A report by Goldman Sachs estimates that businesses and government will spend nearly 13 billion USD on drones between 2016-20. The Indian drone market is projected to grow at a CAGR of 18% with investor activity expected to take off once the DGCA passes the new set of regulations involving drone delivery and BVLoS operations. If we look at the current scenario and the developments taking place in India and internationally, we can say with confidence that drone technology in sync with smart cities can significantly enhance the life of a nation by improving efficiencies.
Siddharth Sivaraman serves as the Chief Business Officer of the Andhra Pradesh Aerospace Defence and Electronics Park. He has been a part of the CII defence team where he set up the Defence Advisory and Consultancy Services. He did his Masters from School of Advance International Studies Johns Hopkins University.

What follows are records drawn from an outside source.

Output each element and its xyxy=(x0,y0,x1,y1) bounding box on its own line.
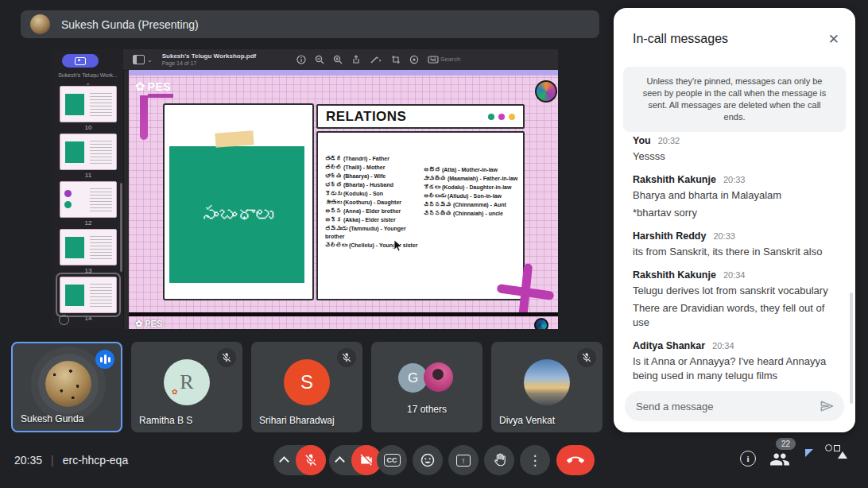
tab-sharing-indicator-pill[interactable] xyxy=(62,54,99,68)
present-icon: ↑ xyxy=(456,455,471,467)
others-count-label: 17 others xyxy=(371,404,482,415)
mic-off-icon xyxy=(337,348,356,367)
message-text: Yessss xyxy=(633,149,838,164)
message-text: Bharya and bharta in Malayalam xyxy=(633,188,838,203)
pdf-main-area: ⌄ Sukesh's Telugu Workshop.pdf Page 14 o… xyxy=(123,49,558,329)
camera-control-group xyxy=(329,445,382,475)
relations-left-column: తండ్రి (Thandri) - Father తల్లి (Thalli)… xyxy=(325,155,420,250)
info-icon: i xyxy=(740,451,756,467)
participant-name: Divya Venkat xyxy=(499,415,555,426)
pes-flower-icon: ✿ xyxy=(135,319,142,328)
chat-message-input[interactable] xyxy=(634,400,819,413)
zoom-out-icon[interactable] xyxy=(315,55,324,64)
pdf-thumbnail-13[interactable]: 13 xyxy=(60,229,117,274)
meeting-code: erc-hhcp-eqa xyxy=(63,454,129,467)
mic-mute-button[interactable] xyxy=(296,445,326,475)
pdf-search-field[interactable]: Search xyxy=(430,53,460,65)
markup-pen-icon[interactable] xyxy=(370,55,382,64)
smiley-icon xyxy=(420,452,436,468)
zoom-in-icon[interactable] xyxy=(333,55,343,64)
pdf-thumbnail-11[interactable]: 11 xyxy=(60,134,117,179)
people-panel-button[interactable] xyxy=(769,452,790,470)
message-time: 20:32 xyxy=(658,136,680,145)
mic-off-icon xyxy=(217,348,236,367)
tile-17-others[interactable]: G 17 others xyxy=(371,342,482,432)
message-time: 20:34 xyxy=(723,270,746,280)
more-vert-icon: ⋮ xyxy=(529,452,542,469)
avatar: R xyxy=(164,359,210,405)
presenter-name: Sukesh Gunda (Presenting) xyxy=(61,18,199,31)
club-logo-small xyxy=(534,318,548,329)
participant-name: Sukesh Gunda xyxy=(21,413,83,424)
divider: | xyxy=(51,454,54,467)
crop-icon[interactable] xyxy=(391,55,401,64)
message-time: 20:33 xyxy=(713,231,735,241)
share-icon[interactable] xyxy=(351,55,361,64)
mic-control-group xyxy=(273,445,326,475)
close-icon[interactable]: ✕ xyxy=(828,31,839,48)
avatar xyxy=(424,362,453,392)
slide-title-card: సంబంధాలు xyxy=(163,103,314,300)
captions-button[interactable]: CC xyxy=(377,445,407,475)
participant-name: Ramitha B S xyxy=(139,415,192,426)
avatar xyxy=(524,359,570,405)
hand-icon xyxy=(492,453,506,467)
magenta-cross-doodle xyxy=(490,269,554,312)
tape-decoration xyxy=(215,130,254,147)
meet-call-screen: Sukesh Gunda (Presenting) Sukesh's Telug… xyxy=(0,0,868,488)
sidebar-scrollbar[interactable] xyxy=(120,183,122,272)
pdf-page-indicator: Page 14 of 17 xyxy=(162,60,257,67)
tile-sukesh-gunda[interactable]: Sukesh Gunda xyxy=(11,342,122,432)
green-sticky-note: సంబంధాలు xyxy=(169,146,304,283)
raise-hand-button[interactable] xyxy=(484,445,514,475)
slide-page-14: ✿ PES సంబంధాలు RELATIONS xyxy=(129,70,558,312)
presenting-banner: Sukesh Gunda (Presenting) xyxy=(21,10,599,38)
message-sender: Rakshith Kakunje xyxy=(633,269,716,281)
info-icon[interactable] xyxy=(296,55,306,64)
pdf-thumbnail-14-selected[interactable]: 14 xyxy=(60,277,117,322)
message-text: Telugu derives lot from sanskrit vocabul… xyxy=(633,284,838,298)
tile-ramitha-b-s[interactable]: R Ramitha B S xyxy=(131,342,242,432)
chat-composer xyxy=(625,391,844,421)
screen-share-icon xyxy=(75,57,86,65)
chat-panel-title: In-call messages xyxy=(633,32,728,46)
message-sender: Harshith Reddy xyxy=(633,230,706,242)
mic-options-chevron[interactable] xyxy=(281,456,288,463)
tile-divya-venkat[interactable]: Divya Venkat xyxy=(491,342,603,432)
message-text: its from Sanskrit, its there in Sanskrit… xyxy=(633,245,838,259)
chevron-down-icon[interactable]: ⌄ xyxy=(147,56,153,64)
message-sender: Aditya Shankar xyxy=(633,340,705,351)
message-sender: You xyxy=(633,135,651,146)
tile-srihari-bharadwaj[interactable]: S Srihari Bharadwaj xyxy=(251,342,362,432)
people-icon xyxy=(769,452,790,467)
chat-message: Rakshith Kakunje20:34 Telugu derives lot… xyxy=(633,269,838,330)
pdf-toolbar: ⌄ Sukesh's Telugu Workshop.pdf Page 14 o… xyxy=(123,49,558,71)
slide-page-15-peek: ✿ PES xyxy=(129,316,558,329)
send-icon[interactable] xyxy=(819,398,835,414)
relations-heading-card: RELATIONS xyxy=(316,104,525,129)
camera-options-chevron[interactable] xyxy=(336,456,343,463)
meeting-details-button[interactable]: i xyxy=(740,451,756,467)
present-screen-button[interactable]: ↑ xyxy=(448,445,479,475)
end-call-button[interactable] xyxy=(556,445,595,475)
chat-message-list: You20:32 Yessss Rakshith Kakunje20:33 Bh… xyxy=(633,135,838,383)
more-options-button[interactable]: ⋮ xyxy=(520,445,550,475)
sidebar-toggle-icon[interactable] xyxy=(133,55,145,64)
reactions-button[interactable] xyxy=(413,445,443,475)
clock-time: 20:35 xyxy=(14,454,42,467)
participants-count-badge: 22 xyxy=(776,438,796,450)
call-end-icon xyxy=(567,451,584,469)
pdf-thumbnail-10[interactable]: 10 xyxy=(60,86,117,131)
chat-scrollbar[interactable] xyxy=(850,292,853,404)
redact-circle-icon[interactable] xyxy=(409,55,419,64)
participant-name: Srihari Bharadwaj xyxy=(259,415,335,426)
sidebar-zoom-icon[interactable] xyxy=(59,315,69,325)
chat-message: Harshith Reddy20:33 its from Sanskrit, i… xyxy=(633,230,838,259)
magenta-ribbon xyxy=(140,95,148,140)
relations-right-column: అత్త (Atta) - Mother-in-law మామయ్య (Maam… xyxy=(424,166,521,219)
pdf-doc-title: Sukesh's Telugu Workshop.pdf xyxy=(162,52,257,60)
mic-off-icon xyxy=(577,348,596,367)
pdf-thumbnail-12[interactable]: 12 xyxy=(60,181,117,227)
message-time: 20:33 xyxy=(723,175,746,184)
presenter-avatar xyxy=(30,14,50,34)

He has worked with High Altitude Airship technologies, US with Lt. Gen James Alan Abrahamson. Currently, he is in advisory position at a few hi-tech drone companies focussed on defence sector. He evangelises benefits of UAV technologies to both government and corporate segment.
Subhashis Mukherjee, an ICT expert on Smart Infrastructure, a technologist to have several patent(s) to his credit is also a serial entrepreneur to work with innovative technologies in the field of Telecom, Power, UAV, AI and FinTech domain. He is actively involved in developing various applications related to UAV industry. He is presently Managing Director at M2M Cybernetics Private Limited and Co-founder at XaasTagRegtech, SchaffenTek Solution (Singapore) and Texas Mechatronics (USA).